Greenwich is an unincorporated community in the Canadian province of Prince Edward Island, located in Kings County.

Located on the Greenwich Peninsula, which extends northwest from St. Peters, creating St. Peters Bay, the community of Greenwich is located in the northwestern part of Kings County at .

Primarily a farming hamlet, the westernmost part of the Greenwich Peninsula — fronting on the Gulf of St. Lawrence and part of Prince Edward Island National Park — is an extensive sand dune field covering dozens of hectares, as well as several sand beaches. Mostly used by local residents until the 1970s, the Greenwich peninsula was largely unknown to tourists as it did not have good roads and was not near major attractions.

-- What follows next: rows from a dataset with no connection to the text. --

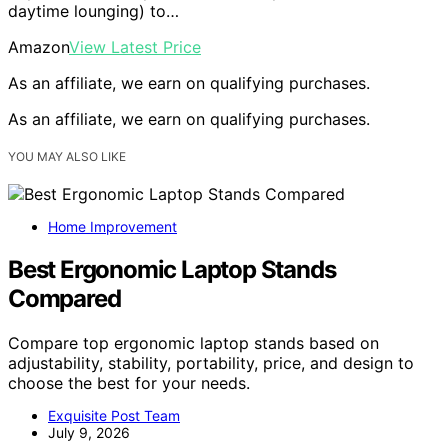
daytime lounging) to…
Amazon
View Latest Price
As an affiliate, we earn on qualifying purchases.
As an affiliate, we earn on qualifying purchases.
YOU MAY ALSO LIKE
Home Improvement
Best Ergonomic Laptop Stands
Compared
Compare top ergonomic laptop stands based on
adjustability, stability, portability, price, and design to
choose the best for your needs.
Exquisite Post Team
July 9, 2026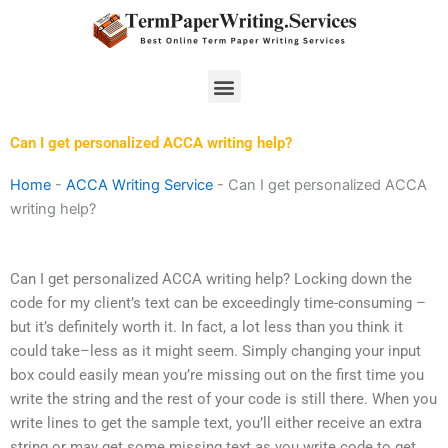
Skip
to
content
Menu
Can I get personalized ACCA writing help?
Home
-
ACCA Writing Service
-
Can I get personalized ACCA
writing help?
Can I get personalized ACCA writing help? Locking down the
code for my client’s text can be exceedingly time-consuming –
but it’s definitely worth it. In fact, a lot less than you think it
could take–less as it might seem. Simply changing your input
box could easily mean you’re missing out on the first time you
write the string and the rest of your code is still there. When you
write lines to get the sample text, you’ll either receive an extra
string or may get some missing text as you write code to get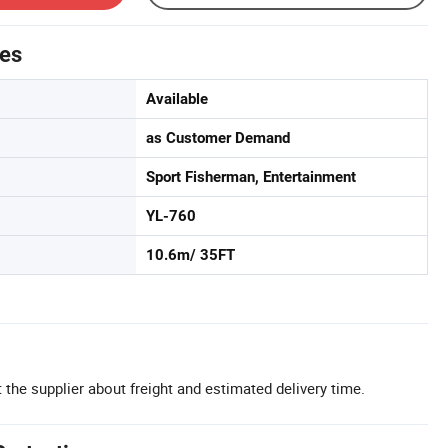
tes
Available
as Customer Demand
Sport Fisherman, Entertainment
YL-760
10.6m/ 35FT
 the supplier about freight and estimated delivery time.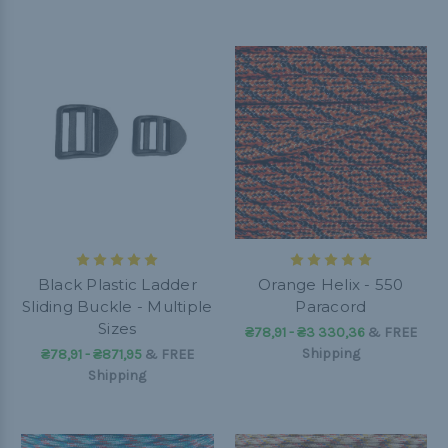
Black Plastic Ladder
Orange Helix - 550
Sliding Buckle - Multiple
Paracord
Sizes
₴78,91 - ₴3 330,36
&
FREE
Shipping
₴78,91 - ₴871,95
&
FREE
Shipping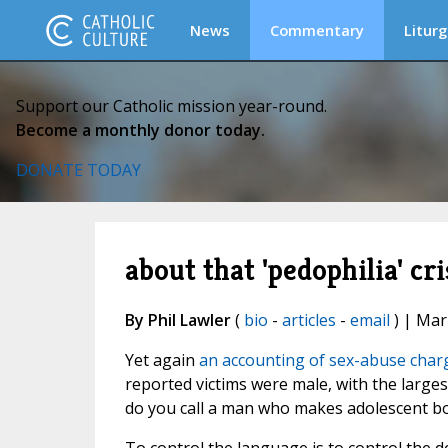
News
Commentary
Liturg
Support our Catholic mission year-round.
Become a monthly donor today.
DONATE TODAY
about that 'pedophilia' cris
By Phil Lawler
(
bio
-
articles
-
email
) | Mar
Yet again
an accounting of sex-abuse charg
reported victims were male, with the larg
do you call a man who makes adolescent boy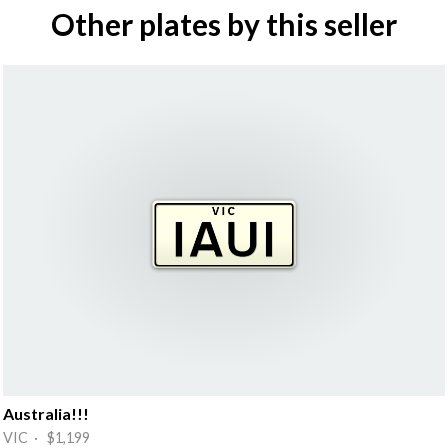
Other plates by this seller
Australia!!!
VIC · $1,199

This changed after a New York City real estate developer purchased several abandoned farms and part of the dune field in the area during the 1980s and proposed a major golf course and exclusive resort on the property, creating a stir in publicity and causing an outcry among Islanders who feared loss of access to the area, and by environmentalists, who feared irreparable damage to the ecosystem. Islanders and tourists began to explore Greenwich's dune fields in increasing numbers and the pedestrian and frequently, illegal motorized vehicle use, was causing damage to the dunes. The provincial government held many public meetings which resulted in the government acquiring the land as part of a real estate swap with the American developer.

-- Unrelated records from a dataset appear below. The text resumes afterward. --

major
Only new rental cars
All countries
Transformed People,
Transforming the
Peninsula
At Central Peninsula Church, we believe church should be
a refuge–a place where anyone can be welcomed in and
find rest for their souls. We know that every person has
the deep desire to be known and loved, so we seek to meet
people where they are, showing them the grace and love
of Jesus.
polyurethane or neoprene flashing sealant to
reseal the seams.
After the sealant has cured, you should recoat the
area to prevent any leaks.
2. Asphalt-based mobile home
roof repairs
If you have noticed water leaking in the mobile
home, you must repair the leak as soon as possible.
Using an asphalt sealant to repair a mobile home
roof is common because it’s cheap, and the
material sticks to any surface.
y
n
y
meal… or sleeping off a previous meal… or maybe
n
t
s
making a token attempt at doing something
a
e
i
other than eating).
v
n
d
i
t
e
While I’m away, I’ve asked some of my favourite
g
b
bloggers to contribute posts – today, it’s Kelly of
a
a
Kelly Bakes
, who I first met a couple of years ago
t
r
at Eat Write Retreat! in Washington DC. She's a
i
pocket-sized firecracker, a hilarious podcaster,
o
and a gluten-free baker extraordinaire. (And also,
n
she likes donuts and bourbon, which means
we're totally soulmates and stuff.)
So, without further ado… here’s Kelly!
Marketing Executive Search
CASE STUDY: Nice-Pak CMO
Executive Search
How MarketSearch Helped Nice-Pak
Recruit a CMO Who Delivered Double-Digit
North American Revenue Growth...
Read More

Local Member of Parliament Lawrence MacAulay was elected to the riding of Cardigan in 1988 and became a Cabinet minister in the government of Prime Minister Jean Chrétien in 1993. MacAulay lobbied for Parks Canada and the provincial government to come to an agreement that would see the Greenwich property added to Prince Edward Island National Park.

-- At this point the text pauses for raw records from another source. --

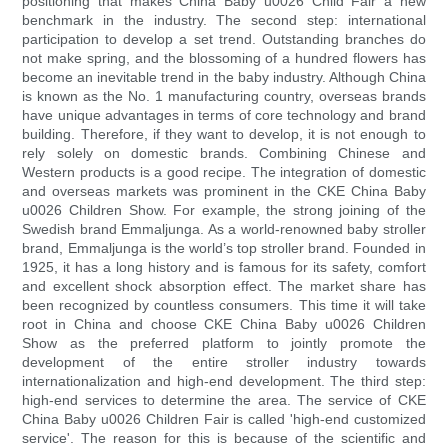
positioning that makes China Baby u0026 Child Fair a new
benchmark in the industry. The second step: international
participation to develop a set trend. Outstanding branches do
not make spring, and the blossoming of a hundred flowers has
become an inevitable trend in the baby industry. Although China
is known as the No. 1 manufacturing country, overseas brands
have unique advantages in terms of core technology and brand
building. Therefore, if they want to develop, it is not enough to
rely solely on domestic brands. Combining Chinese and
Western products is a good recipe. The integration of domestic
and overseas markets was prominent in the CKE China Baby
u0026 Children Show. For example, the strong joining of the
Swedish brand Emmaljunga. As a world-renowned baby stroller
brand, Emmaljunga is the world’s top stroller brand. Founded in
1925, it has a long history and is famous for its safety, comfort
and excellent shock absorption effect. The market share has
been recognized by countless consumers. This time it will take
root in China and choose CKE China Baby u0026 Children
Show as the preferred platform to jointly promote the
development of the entire stroller industry towards
internationalization and high-end development. The third step:
high-end services to determine the area. The service of CKE
China Baby u0026 Children Fair is called 'high-end customized
service'. The reason for this is because of the scientific and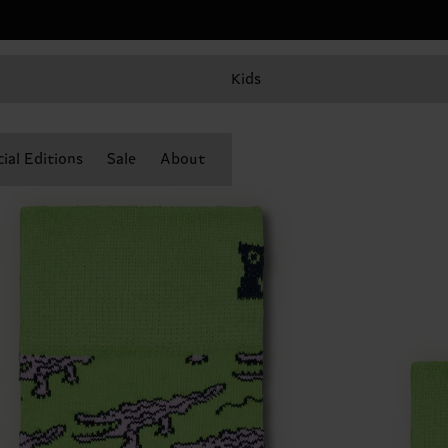
Kids
ial Editions
Sale
About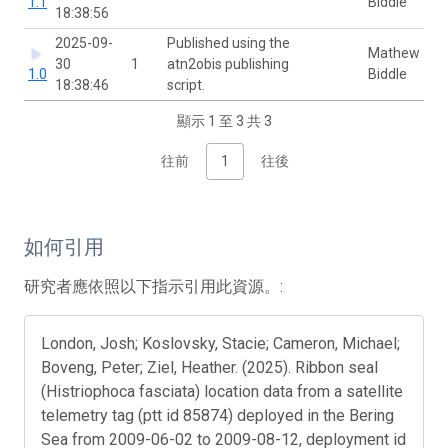
1.1
Biddle
18:38:56
2025-09-
Published using the
Mathew
30
1
atn2obis publishing
1.0
Biddle
18:38:46
script.
顯示 1 至 3 共 3
往前
1
往後
如何引用
研究者應依照以下指示引用此資源。:
London, Josh; Koslovsky, Stacie; Cameron, Michael;
Boveng, Peter; Ziel, Heather. (2025). Ribbon seal
(Histriophoca fasciata) location data from a satellite
telemetry tag (ptt id 85874) deployed in the Bering
Sea from 2009-06-02 to 2009-08-12, deployment id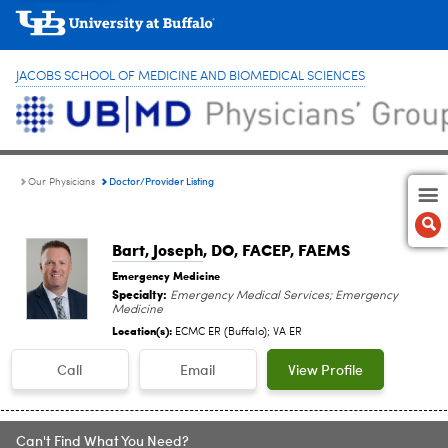
JACOBS SCHOOL OF MEDICINE AND BIOMEDICAL SCIENCES
Doctor/Provider Listing
Our Physicians
Bart, Joseph
, DO, FACEP, FAEMS
Emergency Medicine
Specialty:
Emergency Medical Services; Emergency
Medicine
Location(s):
ECMC ER (Buffalo); VA ER
Call
Email
View Profile
Can't Find What You Need?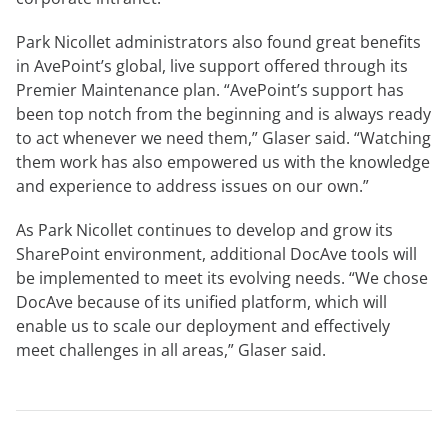
Park Nicollet administrators also found great benefits
in AvePoint’s global, live support offered through its
Premier Maintenance plan. “AvePoint’s support has
been top notch from the beginning and is always ready
to act whenever we need them,” Glaser said. “Watching
them work has also empowered us with the knowledge
and experience to address issues on our own.”
As Park Nicollet continues to develop and grow its
SharePoint environment, additional DocAve tools will
be implemented to meet its evolving needs. “We chose
DocAve because of its unified platform, which will
enable us to scale our deployment and effectively
meet challenges in all areas,” Glaser said.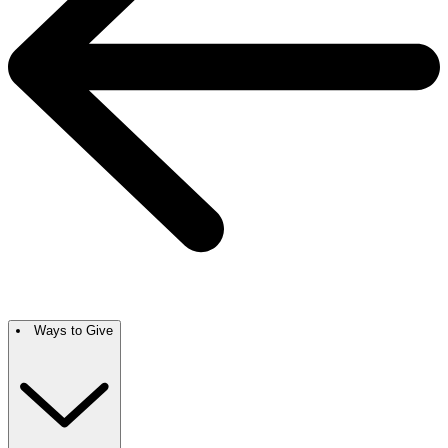
Ways to Give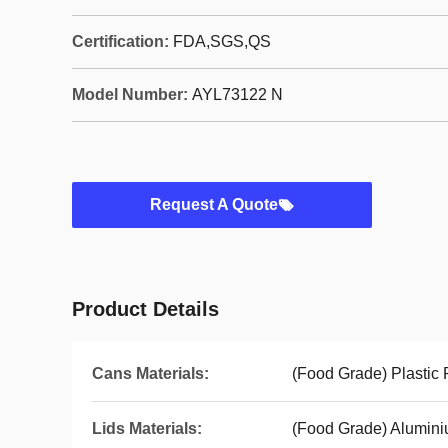
Certification:
FDA,SGS,QS
Model Number:
AYL73122 N
Request A Quote
Product Details
Cans Materials:
(Food Grade) Plastic
Lids Materials:
(Food Grade) Alumini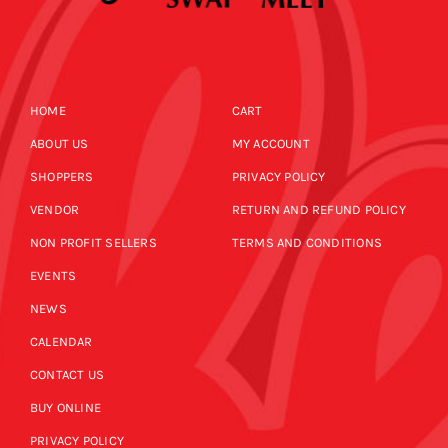
HOME
CART
ABOUT US
MY ACCOUNT
SHOPPERS
PRIVACY POLICY
VENDOR
RETURN AND REFUND POLICY
NON PROFIT SELLERS
TERMS AND CONDITIONS
EVENTS
NEWS
CALENDAR
CONTACT US
BUY ONLINE
PRIVACY POLICY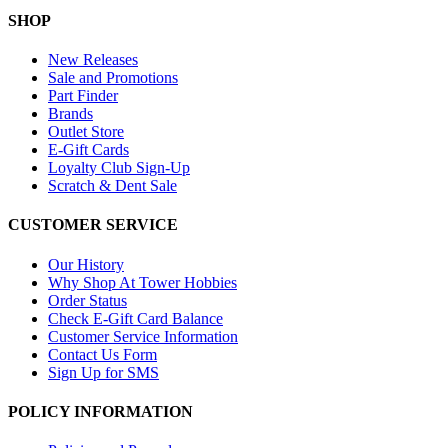
SHOP
New Releases
Sale and Promotions
Part Finder
Brands
Outlet Store
E-Gift Cards
Loyalty Club Sign-Up
Scratch & Dent Sale
CUSTOMER SERVICE
Our History
Why Shop At Tower Hobbies
Order Status
Check E-Gift Card Balance
Customer Service Information
Contact Us Form
Sign Up for SMS
POLICY INFORMATION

The national park was officially expanded in 1998 when 6 square kilometres of the Greenwich Peninsula were transferred from the provincial government to Parks Canada. Parks Canada has implemented a development plan which has controlled access to the dune field and prevented pedestrians and motorized vehicles from trespassing on sensitive areas. A visitor centre was constructed and a new beach complex was built at the eastern end of the property.